On Monday, the flag of Belgium, with its bold vertical stripes in black, gold and red, flanked the altar along with the Stars and Stripes. Belgian “digger” Jean Philippe Speder told the congregation how, when he was a teenager, he’d heard his grandparents talk about the war. But later he realized that those memories were dimming among his peers.
“The picture of the GI was fading as a new generation, including mine, grew up,” he said.
Speder painted the woods where Stanley lay for 57 years as a place of “serene and magnificent deep forest, known for its high marshes and spring waters.”
More MIAs lie in unknown pockets of those woods. “Those boys will always be home,” he said, “and will live in our hearts forever.”
The friends and family who spoke at the funeral unraveled the compelling tale of how Stanley was searched for and found. In few words, Battle of the Bulge veteran Roger Foehringer reminded all why they had come: “He’s the real hero.

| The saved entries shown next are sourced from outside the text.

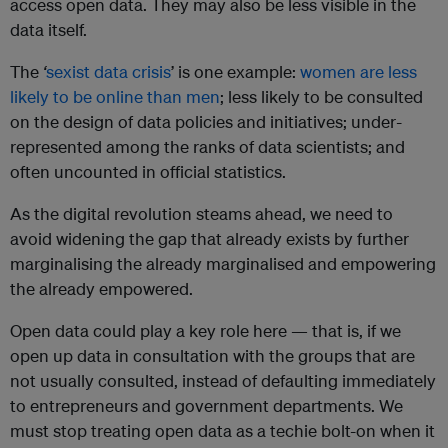
access open data. They may also be less visible in the
data itself.
The
‘
sexist data crisis
’ is one example:
women are less
likely to be online than men
; less likely to be consulted
on the design of data policies and initiatives; under-
represented among the ranks of data scientists; and
often uncounted in official statistics.
As the digital revolution steams ahead, we need to
avoid widening the gap that already exists by further
marginalising the already marginalised and empowering
the already empowered.
Open data could play a key role here — that is, if we
open up data in consultation with the groups that are
not usually consulted, instead of defaulting immediately
to entrepreneurs and government departments. We
must stop treating open data as a techie bolt-on when it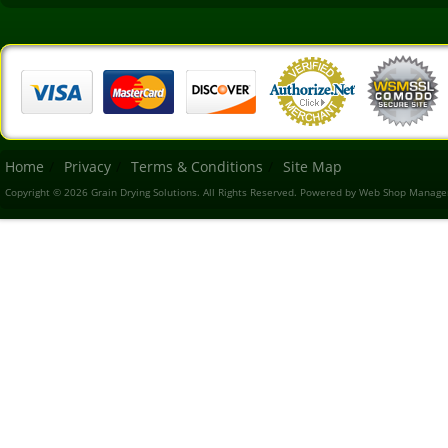
Home
Privacy
Terms & Conditions
Site Map
Copyright © 2026 Grain Drying Solutions. All Rights Reserved.
Powered by
Web Shop Manage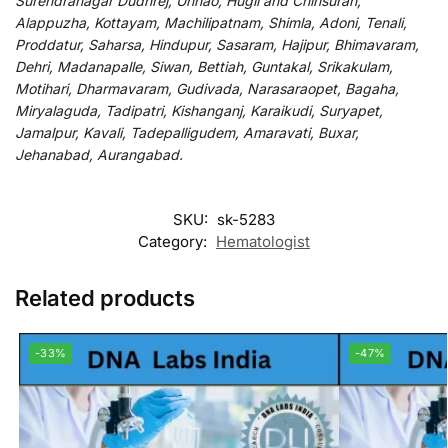
Surendranagar Dudhrej, Unnao, Hugli and Chinsurah,
Alappuzha, Kottayam, Machilipatnam, Shimla, Adoni, Tenali,
Proddatur, Saharsa, Hindupur, Sasaram, Hajipur, Bhimavaram,
Dehri, Madanapalle, Siwan, Bettiah, Guntakal, Srikakulam,
Motihari, Dharmavaram, Gudivada, Narasaraopet, Bagaha,
Miryalaguda, Tadipatri, Kishanganj, Karaikudi, Suryapet,
Jamalpur, Kavali, Tadepalligudem, Amaravati, Buxar,
Jehanabad, Aurangabad.
SKU:
sk-5283
Category:
Hematologist
Related products
-33%
-47%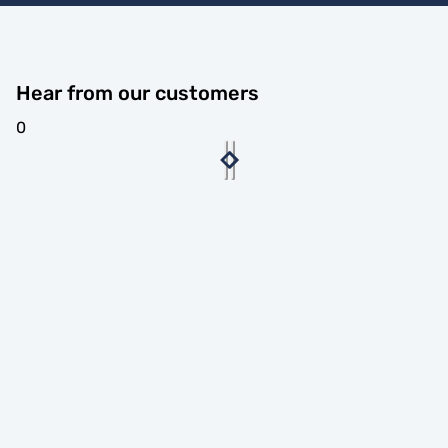
Hear from our customers
0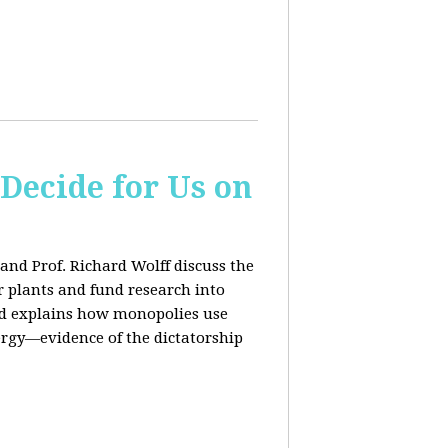
 Decide for Us on
and Prof. Richard Wolff discuss the
ar plants and fund research into
ard explains how monopolies use
ergy—evidence of the dictatorship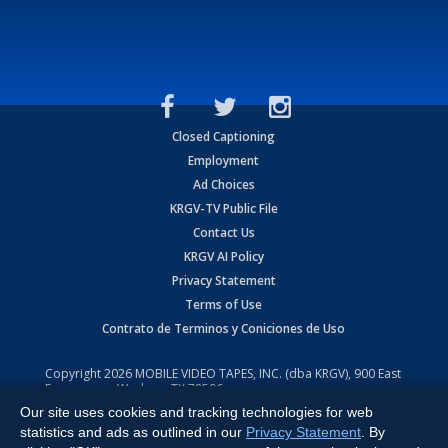
Closed Captioning
Employment
Ad Choices
KRGV-TV Public File
Contact Us
KRGV AI Policy
Privacy Statement
Terms of Use
Contrato de Terminos y Coniciones de Uso
Copyright
2026
MOBILE VIDEO TAPES, INC. (dba KRGV), 900 East
Expressway, Weslaco, TX 78596.
Our site uses cookies and tracking technologies for web
All Rights Reserved. Powered by:
Ruby Shore Software
statistics and ads as outlined in our
Privacy Statement
. By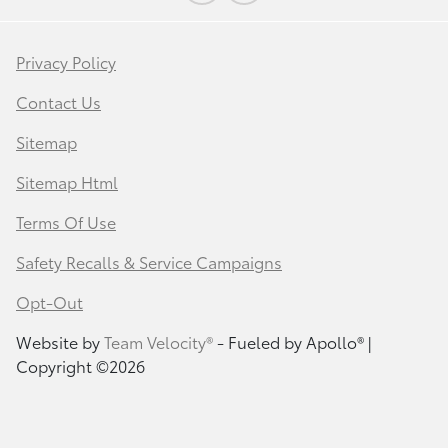
Privacy Policy
Contact Us
Sitemap
Sitemap Html
Terms Of Use
Safety Recalls & Service Campaigns
Opt-Out
Website by
Team Velocity®
- Fueled by Apollo® |
Copyright ©2026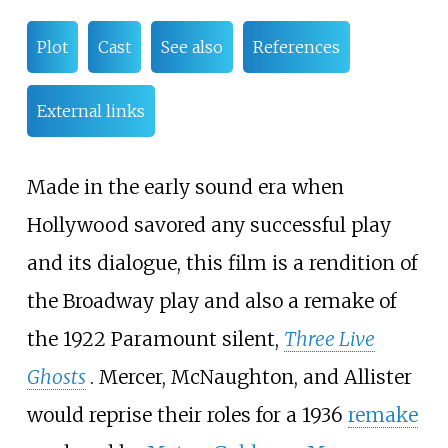
Plot
Cast
See also
References
External links
Made in the early sound era when
Hollywood savored any successful play
and its dialogue, this film is a rendition of
the Broadway play and also a remake of
the 1922 Paramount silent,
Three Live
Ghosts
. Mercer, McNaughton, and Allister
would reprise their roles for a 1936
remake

He gave his life, his life for us.”
“Home is where I belong,” Foehringer said, speaking for Stanley, “Goodbye, friends.”
Stan Larson joined the Army during WWII in the hopes that if he went, his brother Leon, in the Navy, would be able to come home. Leon did indeed get to come home, raise a family and take over the family business, but not until after the war. Stanley, on the other hand, had to wait over 57 years to make it back, thanks to the dedication of the Belgian Diggers. It was only about a year after Stan's return that Leon died. I really think he held on all that time until he knew his brother was home.